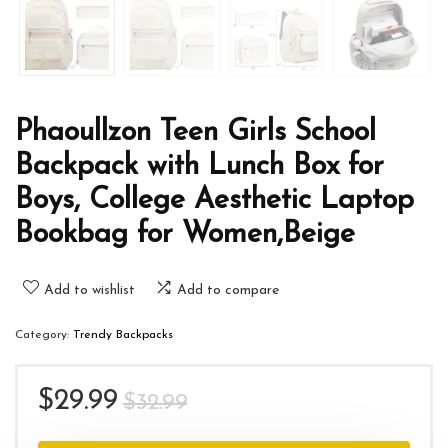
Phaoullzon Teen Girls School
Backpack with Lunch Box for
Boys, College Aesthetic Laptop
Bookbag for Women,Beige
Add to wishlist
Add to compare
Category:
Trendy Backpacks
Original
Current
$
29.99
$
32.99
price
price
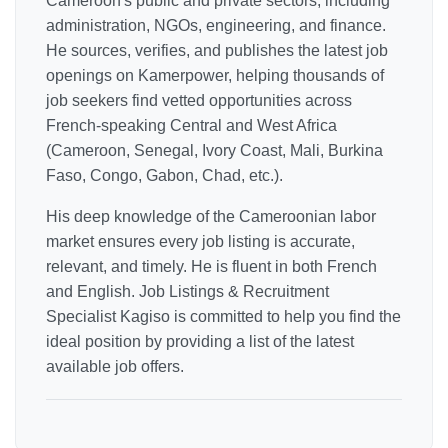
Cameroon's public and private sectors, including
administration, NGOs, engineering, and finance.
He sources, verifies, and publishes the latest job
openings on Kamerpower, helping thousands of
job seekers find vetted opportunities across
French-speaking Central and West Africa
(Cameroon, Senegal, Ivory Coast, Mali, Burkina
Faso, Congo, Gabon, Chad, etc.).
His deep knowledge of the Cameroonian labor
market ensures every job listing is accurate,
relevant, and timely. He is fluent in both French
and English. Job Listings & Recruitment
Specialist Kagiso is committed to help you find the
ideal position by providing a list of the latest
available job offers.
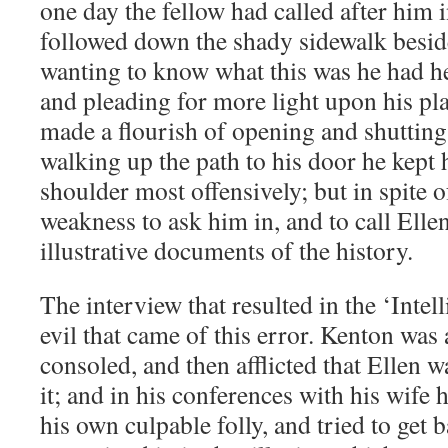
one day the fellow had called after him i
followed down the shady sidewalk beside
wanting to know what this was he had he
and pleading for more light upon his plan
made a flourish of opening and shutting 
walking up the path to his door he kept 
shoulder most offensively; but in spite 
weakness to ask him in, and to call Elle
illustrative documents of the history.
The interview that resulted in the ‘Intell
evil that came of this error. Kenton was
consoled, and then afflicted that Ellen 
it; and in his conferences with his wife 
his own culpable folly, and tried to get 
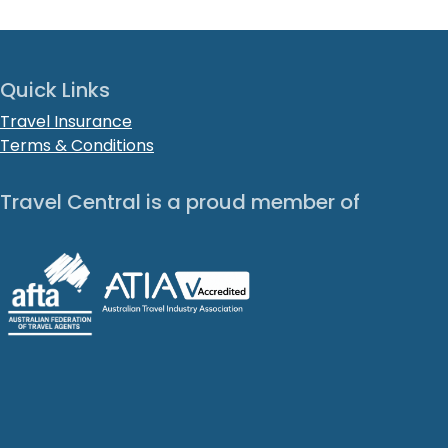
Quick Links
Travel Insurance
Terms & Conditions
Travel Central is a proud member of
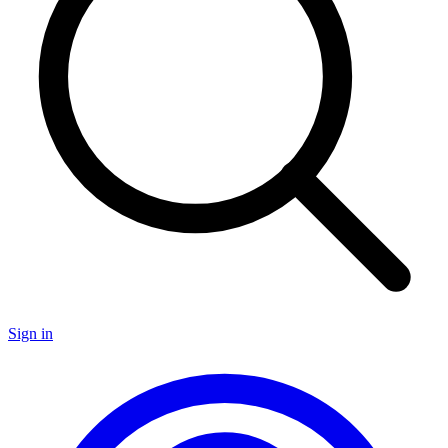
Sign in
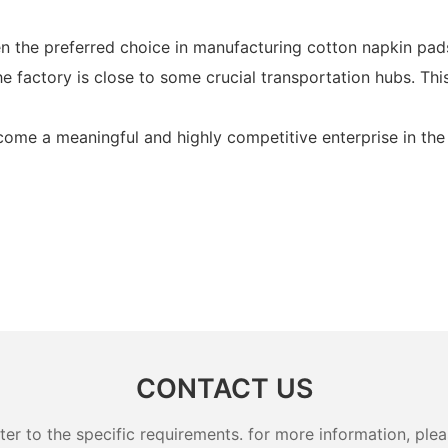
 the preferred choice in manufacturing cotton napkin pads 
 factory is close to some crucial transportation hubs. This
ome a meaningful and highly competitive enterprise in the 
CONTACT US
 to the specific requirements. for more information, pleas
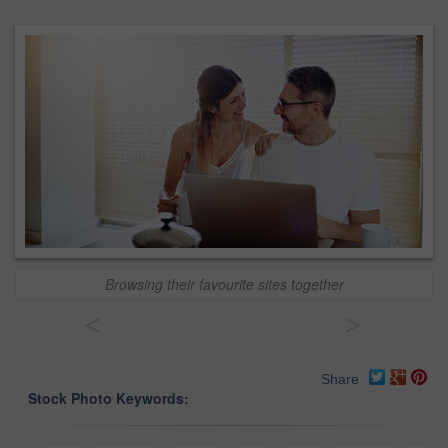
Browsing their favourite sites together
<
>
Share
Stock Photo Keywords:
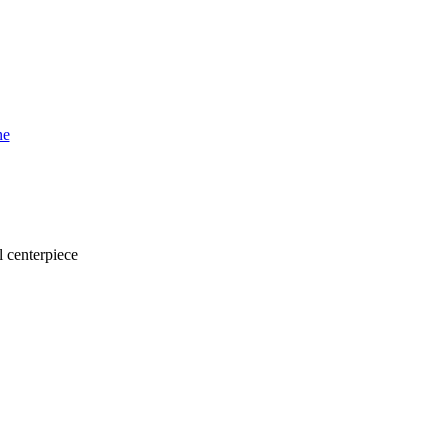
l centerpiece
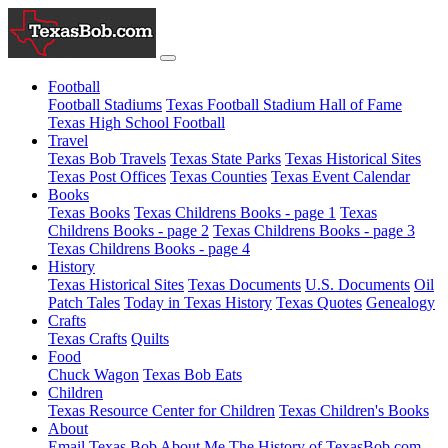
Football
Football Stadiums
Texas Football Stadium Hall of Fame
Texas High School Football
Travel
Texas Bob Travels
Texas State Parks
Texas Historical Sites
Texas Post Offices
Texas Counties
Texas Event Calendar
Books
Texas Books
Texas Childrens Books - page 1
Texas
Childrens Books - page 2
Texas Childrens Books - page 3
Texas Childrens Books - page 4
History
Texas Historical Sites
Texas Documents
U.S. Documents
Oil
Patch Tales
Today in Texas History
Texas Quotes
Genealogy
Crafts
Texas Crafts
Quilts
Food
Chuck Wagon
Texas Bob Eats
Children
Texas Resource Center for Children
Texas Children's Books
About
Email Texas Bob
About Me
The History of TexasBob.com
◆ ◆ ◆ ◆ ◆
__WHAT IS BEING ASKED__
The data is to be printed again exactly, but without its pictures.

__RESULT OF THIS EXERCISE__
Phaoullzon Teen Girls School
Backpack with Lunch Box for
Boys, College Aesthetic Laptop
Bookbag for Women,Beige
Add to wishlist
Add to compare
Category:
Trendy Backpacks
Original
Current
$
29.99
$
32.99
price
price
Cameroon's public and private sectors, including
administration, NGOs, engineering, and finance.
He sources, verifies, and publishes the latest job
openings on Kamerpower, helping thousands of
job seekers find vetted opportunities across
French-speaking Central and West Africa
(Cameroon, Senegal, Ivory Coast, Mali, Burkina
Faso, Congo, Gabon, Chad, etc.).
His deep knowledge of the Cameroonian labor
market ensures every job listing is accurate,
relevant, and timely. He is fluent in both French
and English. Job Listings & Recruitment
Specialist Kagiso is committed to help you find the
ideal position by providing a list of the latest
available job offers.
one day the fellow had called after him i
followed down the shady sidewalk beside
wanting to know what this was he had he
and pleading for more light upon his plan
made a flourish of opening and shutting 
walking up the path to his door he kept 
shoulder most offensively; but in spite 
weakness to ask him in, and to call Elle
illustrative documents of the history.
The interview that resulted in the ‘Intell
evil that came of this error. Kenton was
consoled, and then afflicted that Ellen 
it; and in his conferences with his wife 
his own culpable folly, and tried to get 
Quick Links
Travel Insurance
Terms & Conditions
Travel Central is a proud member of
Sign in
 the preferred choice in manufacturing cotton napkin pads 
 factory is close to some crucial transportation hubs. This
ome a meaningful and highly competitive enterprise in the 
CONTACT US
 to the specific requirements. for more information, pleas
Browsing their favourite sites together
<
>
Share
Stock Photo Keywords:
l centerpiece
Football
Football Stadiums
Texas Football Stadium Hall of Fame
Texas High School Football
Travel
Texas Bob Travels
Texas State Parks
Texas Historical Sites
Texas Post Offices
Texas Counties
Texas Event Calendar
Books
Texas Books
Texas Childrens Books - page 1
Texas
Childrens Books - page 2
Texas Childrens Books - page 3
Texas Childrens Books - page 4
History
Texas Historical Sites
Texas Documents
U.S. Documents
Oil
Patch Tales
Today in Texas History
Texas Quotes
Genealogy
Crafts
Texas Crafts
Quilts
Food
Chuck Wagon
Texas Bob Eats
Children
Texas Resource Center for Children
Texas Children's Books
About
Email Texas Bob
About Me
The History of TexasBob.com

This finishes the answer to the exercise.